Whenever the word "電競產業與創業" occurs in a line of the material below, that line is counted. Report only the count.
———
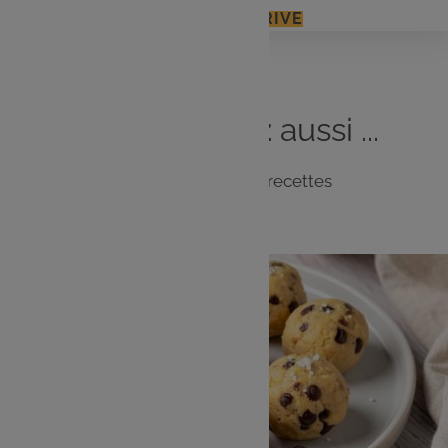
J'ACCÈDE À MON E.LECLERC DRIVE
Vous
aimerez
aussi ...
Notre sélection de recettes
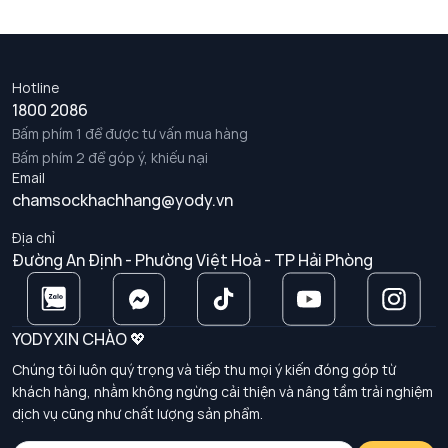
Hotline
1800 2086
Bấm phím 1 để được tư vấn mua hàng
Bấm phím 2 để góp ý, khiếu nại
Email
chamsockhachhang@yody.vn
Địa chỉ
Đường An Định - Phường Việt Hoà - TP Hải Phòng
YODY XIN CHÀO 💖
Chúng tôi luôn quý trọng và tiếp thu mọi ý kiến đóng góp từ
khách hàng, nhằm không ngừng cải thiện và nâng tầm trải nghiệm
dịch vụ cũng như chất lượng sản phẩm.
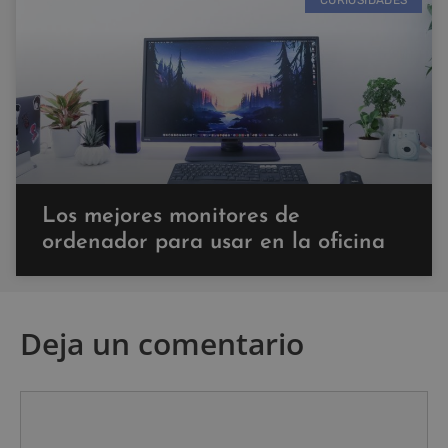
Los mejores monitores de
ordenador para usar en la oficina
Deja un comentario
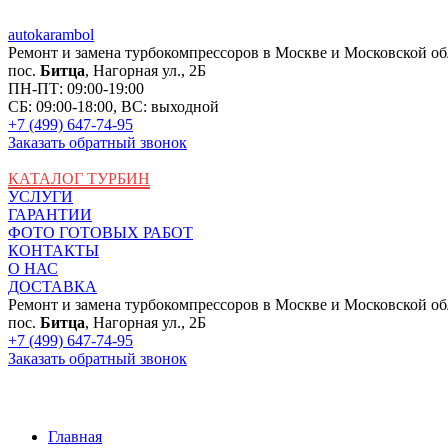
auto
karambol
Ремонт и замена турбокомпрессоров в Москве и Московской об
пос.
Битца
, Нагорная ул., 2Б
ПН-ПТ: 09:00-19:00
СБ: 09:00-18:00, ВС: выходной
+7 (499) 647-74-95
Заказать обратный звонок
КАТАЛОГ ТУРБИН
УСЛУГИ
ГАРАНТИИ
ФОТО ГОТОВЫХ РАБОТ
КОНТАКТЫ
О НАС
ДОСТАВКА
Ремонт и замена турбокомпрессоров в Москве и Московской об
пос.
Битца
, Нагорная ул., 2Б
+7 (499) 647-74-95
Заказать обратный звонок
Главная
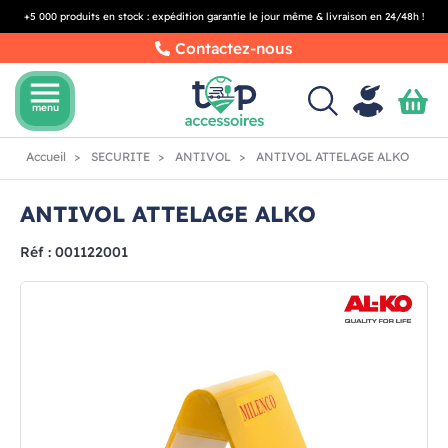
+5 000 produits en stock : expédition garantie le jour même & livraison en 24/48h !
Contactez-nous
menu
menu
Accueil
SECURITE
ANTIVOL
ANTIVOL ATTELAGE ALKO
ANTIVOL ATTELAGE ALKO
Réf : 001122001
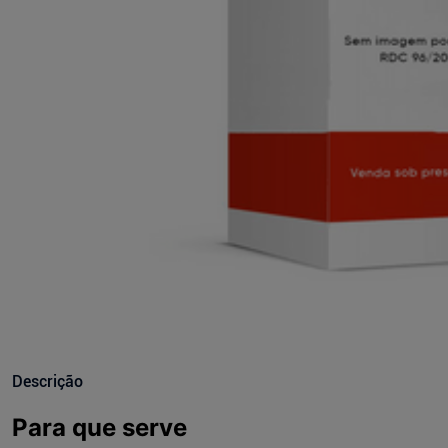
Descrição
Para que serve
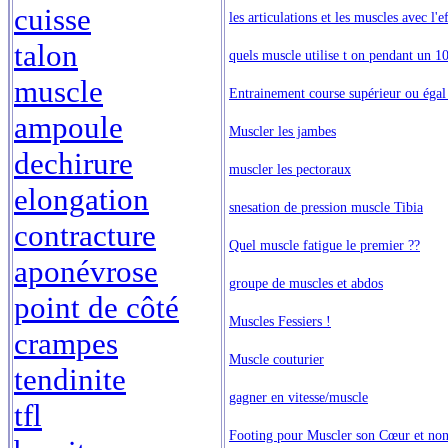
cuisse
les articulations et les muscles avec l'e
talon
quels muscle utilise t on pendant un 
muscle
Entrainement course supérieur ou éga
ampoule
Muscler les jambes
dechirure
muscler les pectoraux
elongation
snesation de pression muscle Tibia
contracture
Quel muscle fatigue le premier ??
aponévrose
groupe de muscles et abdos
point de côté
Muscles Fessiers !
crampes
Muscle couturier
tendinite
gagner en vitesse/muscle
tfl
Footing pour Muscler son Cœur et non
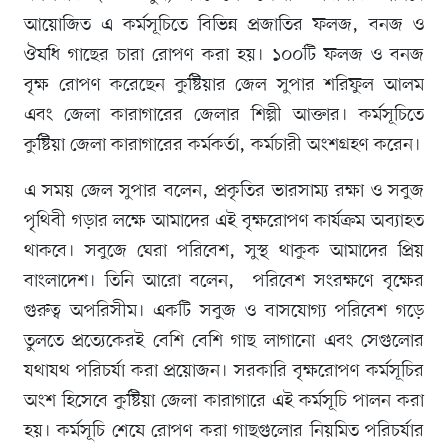
আয়োজিত এ কর্মসূচিতে বিভিন্ন প্রজাতির ফলজ, বনজ ও
ঔষধি গাছের চারা রোপণ করা হয়। ১০০টি ফলজ ও বনজ
বৃক্ষ রোপণ করেছেন কুষ্টিয়ার জেল সুপার শরিফুল আলম
এবং জেলা কারাগারের জেলার শিল্পী আক্তার। কর্মসূচিতে
কুষ্টিয়া জেলা কারাগারের কর্মকর্তা, কর্মচারী অংশগ্রহণ করেন।
এ সময় জেল সুপার বলেন, প্রকৃতির ভারসাম্য রক্ষা ও সবুজ
পৃথিবী গড়ার লক্ষে আমাদের এই বৃক্ষরোপণ কার্যক্রম অব্যাহত
থাকবে। সবুজে ঘেরা পরিবেশ, সুস্থ থাকুক আমাদের প্রিয়
বাংলাদেশ। তিনি আরো বলেন, পরিবেশ সংরক্ষণে বৃক্ষের
গুরুত্ব অপরিসীম। একটি সবুজ ও বাসযোগ্য পরিবেশ গড়ে
তুলতে প্রত্যেকেরই বেশি বেশি গাছ লাগানো এবং সেগুলোর
যথাযথ পরিচর্যা করা প্রয়োজন। সরকারি বৃক্ষরোপণ কর্মসূচির
অংশ হিসেবে কুষ্টিয়া জেলা কারাগারে এই কর্মসূচি পালন করা
হয়। কর্মসূচি শেষে রোপণ করা গাছগুলোর নিয়মিত পরিচর্যার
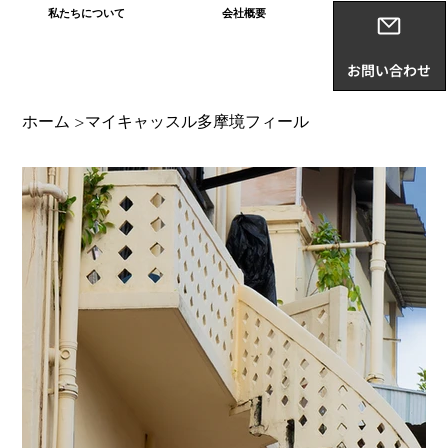
私たちについて
会社概要
お問い合わせ
ホーム
マイキャッスル多摩境フィール
>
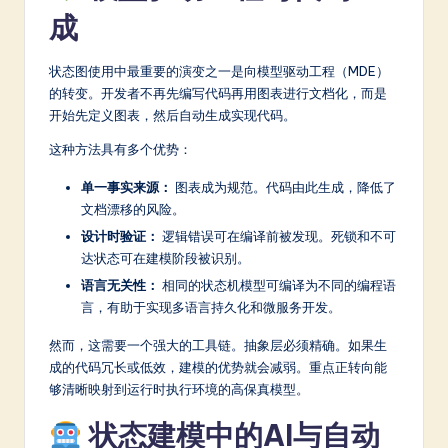
成
状态图使用中最重要的演变之一是向模型驱动工程（MDE）
的转变。开发者不再先编写代码再用图表进行文档化，而是
开始先定义图表，然后自动生成实现代码。
这种方法具有多个优势：
单一事实来源：
图表成为规范。代码由此生成，降低了
文档漂移的风险。
设计时验证：
逻辑错误可在编译前被发现。死锁和不可
达状态可在建模阶段被识别。
语言无关性：
相同的状态机模型可编译为不同的编程语
言，有助于实现多语言持久化和微服务开发。
然而，这需要一个强大的工具链。抽象层必须精确。如果生
成的代码冗长或低效，建模的优势就会减弱。重点正转向能
够清晰映射到运行时执行环境的高保真模型。
状态建模中的AI与自动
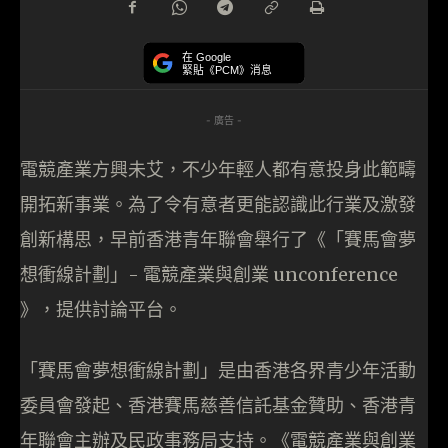
在 Google
緊貼《PCM》消息
- 廣告 -
電競產業方興未艾，不少年輕人都有意投身此範疇
開拓新事業。為了令有意者更能認識此行業及激發
創新構思，早前香港青年聯會舉行了《「賽馬會夢
想衝線計劃」- 電競產業與創業 unconference
》，提供討論平台。
「賽馬會夢想衝線計劃」是由香港各界青少年活動
委員會發起、香港賽馬慈善信託基金贊助、香港青
年聯會主辦及民政事務局支持。《電競產業與創業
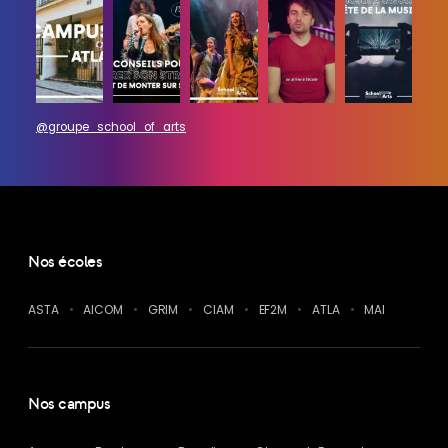
@groupe_school_of_arts
Nos écoles
ASTA
AICOM
GRIM
CIAM
EF2M
ATLA
MAI
Nos campus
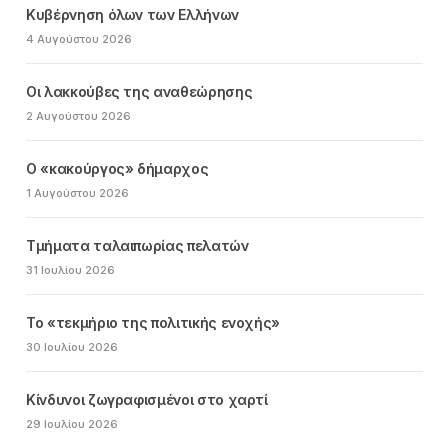
Κυβέρνηση όλων των Ελλήνων
4 Αυγούστου 2026
Οι λακκούβες της αναθεώρησης
2 Αυγούστου 2026
Ο «κακούργος» δήμαρχος
1 Αυγούστου 2026
Τμήματα ταλαιπωρίας πελατών
31 Ιουλίου 2026
Το «τεκμήριο της πολιτικής ενοχής»
30 Ιουλίου 2026
Κίνδυνοι ζωγραφισμένοι στο χαρτί
29 Ιουλίου 2026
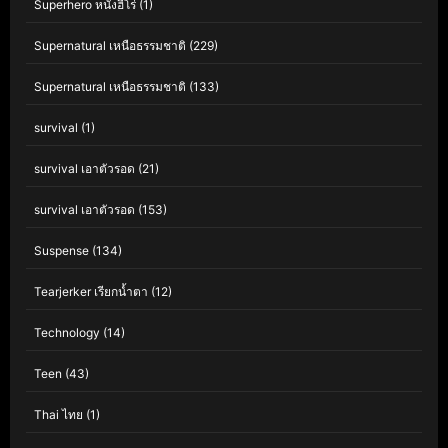
Superhero หนังฮีโร่
(1)
Supernatural เหนือธรรมชาติ
(229)
Supernatural เหนือธรรมชาติ
(133)
survival
(1)
survival เอาตัวรอด
(21)
survival เอาตัวรอด
(153)
Suspense
(134)
Tearjerker เรียกน้ำตา
(12)
Technology
(14)
Teen
(43)
Thai ไทย
(1)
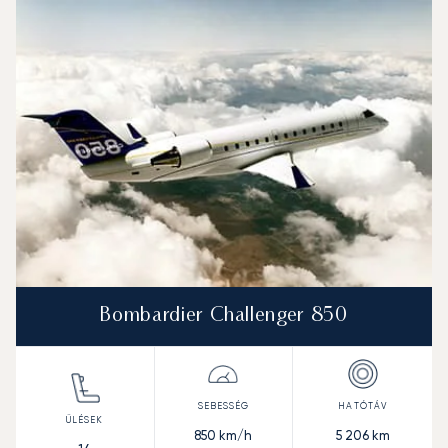
Bombardier Challenger 850
850
km/h
5 206
km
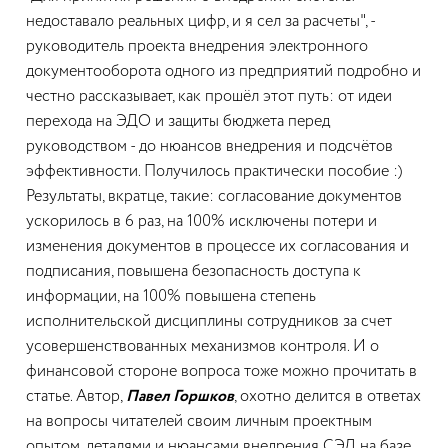
недоставало реальных цифр, и я сел за расчеты", -
руководитель проекта внедрения электронного
документооборота одного из предприятий подробно и
честно рассказывает, как прошёл этот путь: от идеи
перехода на ЭДО и защиты бюджета перед
руководством - до нюансов внедрения и подсчётов
эффективности. Получилось практически пособие :)
Результаты, вкратце, такие: согласование документов
ускорилось в 6 раз, на 100% исключены потери и
изменения документов в процессе их согласования и
подписания, повышена безопасность доступа к
информации, на 100% повышена степень
исполнительской дисциплины сотрудников за счет
усовершенствованных механизмов контроля. И о
финансовой стороне вопроса тоже можно прочитать в
статье. Автор,
Павел Горшков
, охотно делится в ответах
на вопросы читателей своим личным проектным
опытом, деталями и нюансами внедрения СЭД на базе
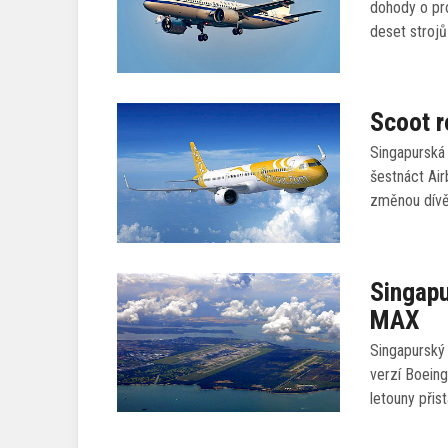
dohody o pro
deset stroj
Scoot r
Singapurská 
šestnáct Air
změnou dívě
Singapu
MAX
Singapurský 
verzí Boein
letouny přis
———
Answer to the problem: 2